Il était une fois le gène
de Siddhartha Mukherjee

critiqué par Colen8, le 29 novembre 2017
( - 83 ans)


La note:  étoiles
Le transhumanisme, autre nom de l’eugénisme
Les réponses évoquées par Aristote à des questions qui nous hantent depuis l’antiquité(1) se révèlent peu à peu au travers de cette fresque historico-scientifique, captivante sur le fond autant que vivante et limpide dans la forme.
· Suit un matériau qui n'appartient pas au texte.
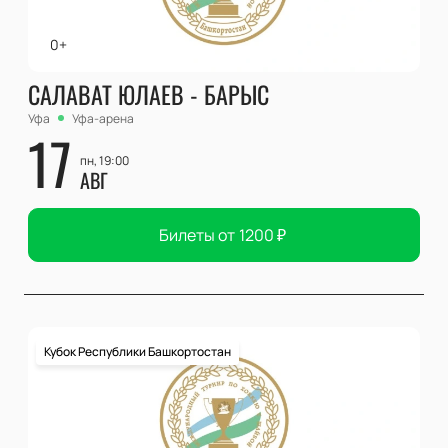
0+
САЛАВАТ ЮЛАЕВ - БАРЫС
Уфа
Уфа-арена
17
пн, 19:00
АВГ
Билеты от
1200
₽
Кубок Республики Башкортостан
Celle-ci mêle habilement plusieurs récits :
- les avancées révolutionnaires de la biologie et de l’évolution depuis Mendel cultivant ses petits pois en 1863, reconnu longtemps après comme premier auteur de lois sur l’hérédité car il avait eu l’intuition abstraite du gène, jusqu’au séquençage finalisé en 2001 des plus de 3 milliards de bases composant les quelque 20 000 gènes répartis sur 23 paires de chromosomes du génome humain
- les personnalités et circonstances de l’élaboration d’une nouvelle science, qui loin de se contenter de la connaissance du vivant en arrive au clonage, puis au projet de transformation de l’homme avant même la formation de l’embryon, ce qui n’est pas sans poser les questions de l’avenir en termes scientifiques, éthiques et philosophiques
- les progrès médicaux résultant de l’identification d’une origine génétique à de nombreuses maladies mono ou polygéniques selon le nombre et la nature des gènes en cause : Tay-Sachs, hémophilie, anémie falciforme, mucoviscidose, hémochromatose, Huntington, Marfan, cancer du sein etc. qui ont incité chercheurs, médecins et autorités à tenter les premiers essais balbutiants de thérapie génique
- l’histoire personnelle de l’auteur, indien de naissance devenu médecin oncologue aux Etats-Unis, dont la famille est touchée sur plusieurs générations par la combinaison apparemment génétique de schizophrénie et de troubles bipolaires(2).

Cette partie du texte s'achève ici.